Items from a data source
====
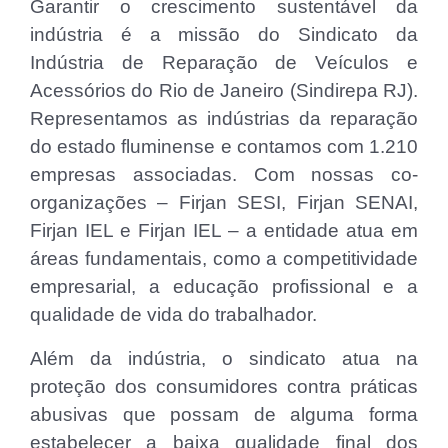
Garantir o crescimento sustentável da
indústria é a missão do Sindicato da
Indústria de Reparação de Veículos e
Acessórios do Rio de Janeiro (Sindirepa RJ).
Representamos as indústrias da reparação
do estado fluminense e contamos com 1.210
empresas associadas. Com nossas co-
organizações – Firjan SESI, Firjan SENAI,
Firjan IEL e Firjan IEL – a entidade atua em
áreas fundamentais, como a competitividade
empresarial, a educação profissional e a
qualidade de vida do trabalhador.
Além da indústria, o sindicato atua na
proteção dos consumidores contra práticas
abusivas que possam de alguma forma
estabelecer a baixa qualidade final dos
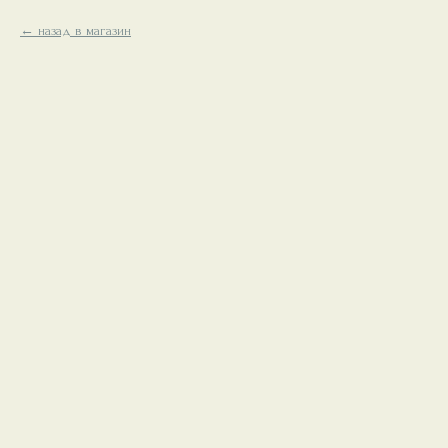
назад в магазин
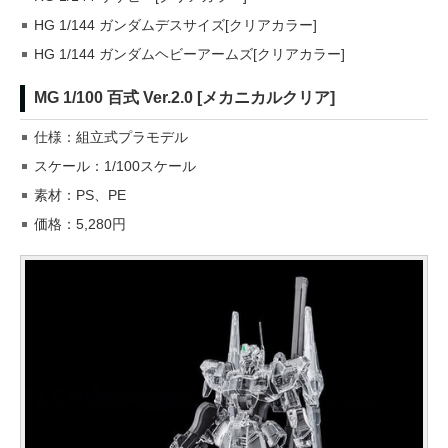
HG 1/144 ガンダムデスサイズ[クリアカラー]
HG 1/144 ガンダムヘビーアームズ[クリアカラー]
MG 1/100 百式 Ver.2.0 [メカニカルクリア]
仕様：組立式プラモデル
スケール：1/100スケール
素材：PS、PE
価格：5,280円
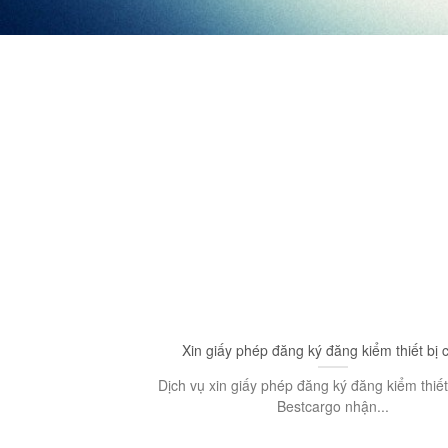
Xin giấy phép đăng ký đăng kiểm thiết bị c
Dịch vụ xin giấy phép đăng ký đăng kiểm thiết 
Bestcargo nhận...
====
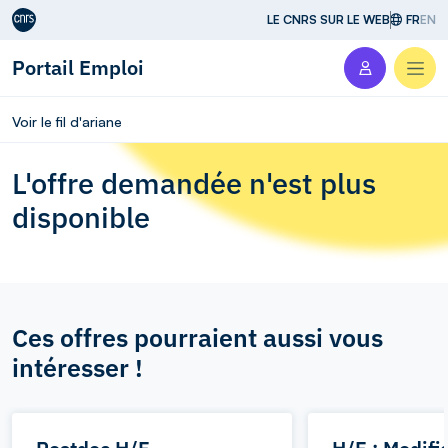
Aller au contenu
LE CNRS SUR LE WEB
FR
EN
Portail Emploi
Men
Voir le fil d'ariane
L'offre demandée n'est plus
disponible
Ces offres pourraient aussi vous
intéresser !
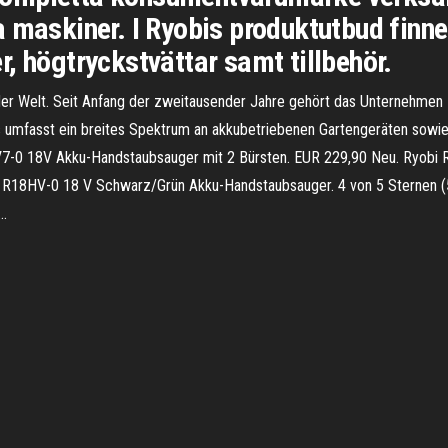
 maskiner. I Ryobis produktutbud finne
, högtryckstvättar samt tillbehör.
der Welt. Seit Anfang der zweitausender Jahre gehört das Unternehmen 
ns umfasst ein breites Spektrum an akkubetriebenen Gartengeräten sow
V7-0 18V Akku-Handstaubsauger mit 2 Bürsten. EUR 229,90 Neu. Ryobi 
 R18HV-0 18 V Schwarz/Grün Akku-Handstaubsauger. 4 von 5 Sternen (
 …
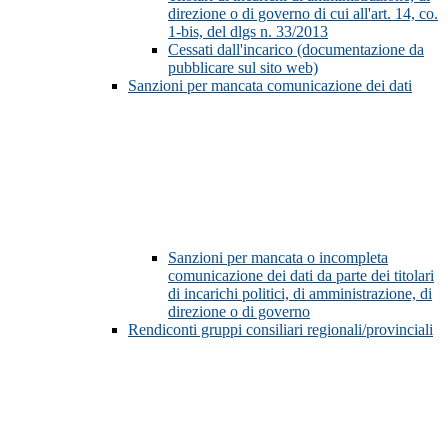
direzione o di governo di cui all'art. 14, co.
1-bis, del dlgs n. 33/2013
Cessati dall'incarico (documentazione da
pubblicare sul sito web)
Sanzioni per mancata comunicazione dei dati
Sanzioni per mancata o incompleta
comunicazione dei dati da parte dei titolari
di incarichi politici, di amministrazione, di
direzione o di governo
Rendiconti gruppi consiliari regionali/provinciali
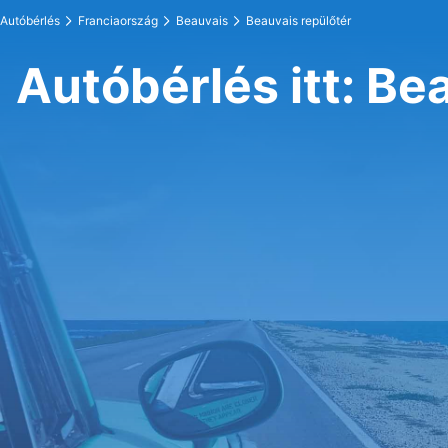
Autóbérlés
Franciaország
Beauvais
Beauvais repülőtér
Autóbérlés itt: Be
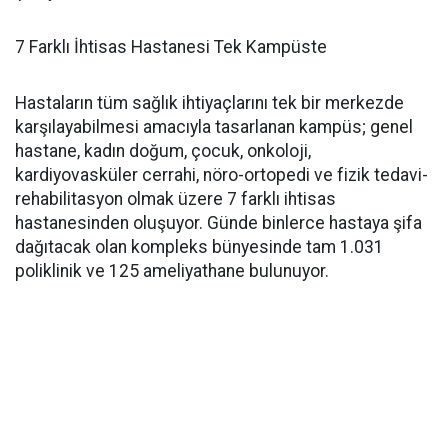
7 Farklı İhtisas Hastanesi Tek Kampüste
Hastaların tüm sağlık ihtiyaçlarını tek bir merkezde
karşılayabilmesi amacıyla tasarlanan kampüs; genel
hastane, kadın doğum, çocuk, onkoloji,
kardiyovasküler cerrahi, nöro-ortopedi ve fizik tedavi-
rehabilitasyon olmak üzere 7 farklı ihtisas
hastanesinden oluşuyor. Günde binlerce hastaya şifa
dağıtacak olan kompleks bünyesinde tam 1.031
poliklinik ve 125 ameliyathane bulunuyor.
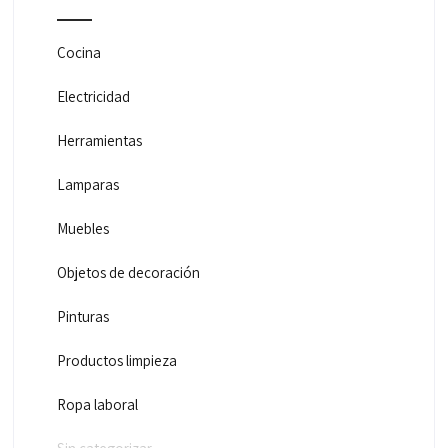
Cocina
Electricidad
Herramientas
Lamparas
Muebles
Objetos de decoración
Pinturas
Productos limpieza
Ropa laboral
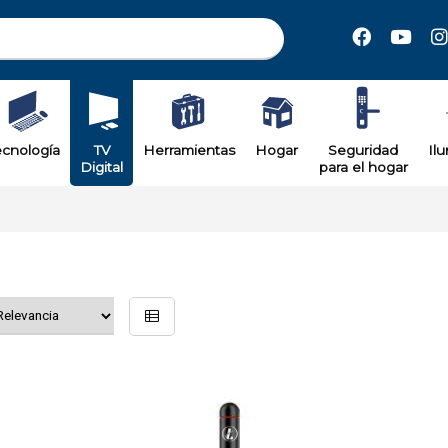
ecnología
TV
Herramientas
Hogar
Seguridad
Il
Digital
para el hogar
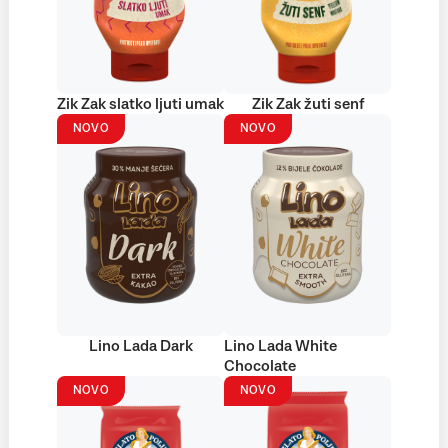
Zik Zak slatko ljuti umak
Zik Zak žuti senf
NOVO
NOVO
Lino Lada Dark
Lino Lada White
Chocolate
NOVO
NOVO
====
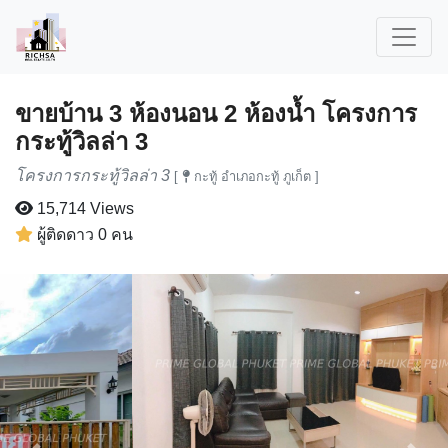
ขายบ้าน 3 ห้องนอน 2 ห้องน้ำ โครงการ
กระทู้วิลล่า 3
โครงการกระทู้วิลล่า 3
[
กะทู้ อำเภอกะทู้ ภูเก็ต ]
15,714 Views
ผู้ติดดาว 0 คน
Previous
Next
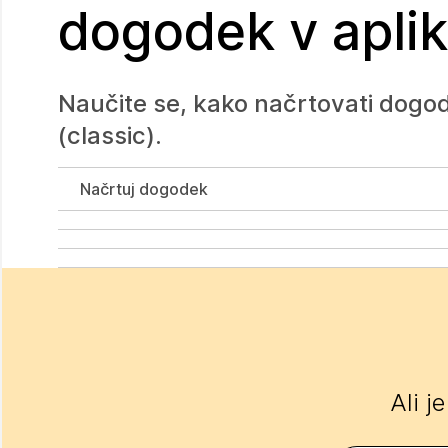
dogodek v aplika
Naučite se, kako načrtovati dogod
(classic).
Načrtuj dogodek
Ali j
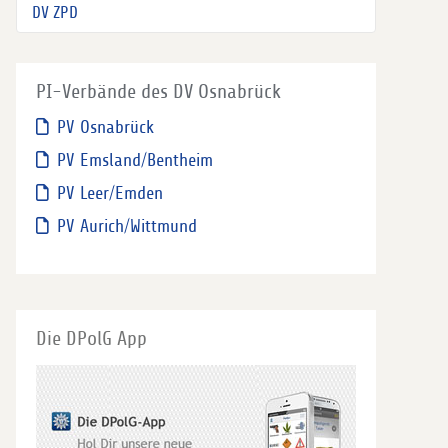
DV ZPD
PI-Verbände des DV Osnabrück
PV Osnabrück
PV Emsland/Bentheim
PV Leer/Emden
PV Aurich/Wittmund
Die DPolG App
====
→ **WORK REQUIRED**: Please set down, exactly and with no pictures, the lines in the entries above starting at the one holding "Garantir o crescimento sustentável da" and ending at the one holding "Bestcargo nhận...", ends included.

→ **RESULT**:
Garantir o crescimento sustentável da
indústria é a missão do Sindicato da
Indústria de Reparação de Veículos e
Acessórios do Rio de Janeiro (Sindirepa RJ).
Representamos as indústrias da reparação
do estado fluminense e contamos com 1.210
empresas associadas. Com nossas co-
organizações – Firjan SESI, Firjan SENAI,
Firjan IEL e Firjan IEL – a entidade atua em
áreas fundamentais, como a competitividade
empresarial, a educação profissional e a
qualidade de vida do trabalhador.
Além da indústria, o sindicato atua na
proteção dos consumidores contra práticas
abusivas que possam de alguma forma
estabelecer a baixa qualidade final dos
назад в магазин
HG 1/144 ガンダムデスサイズ[クリアカラー]
HG 1/144 ガンダムヘビーアームズ[クリアカラー]
MG 1/100 百式 Ver.2.0 [メカニカルクリア]
仕様：組立式プラモデル
スケール：1/100スケール
素材：PS、PE
価格：5,280円
Xin giấy phép đăng ký đăng kiểm thiết bị c
Dịch vụ xin giấy phép đăng ký đăng kiểm thiết 
Bestcargo nhận...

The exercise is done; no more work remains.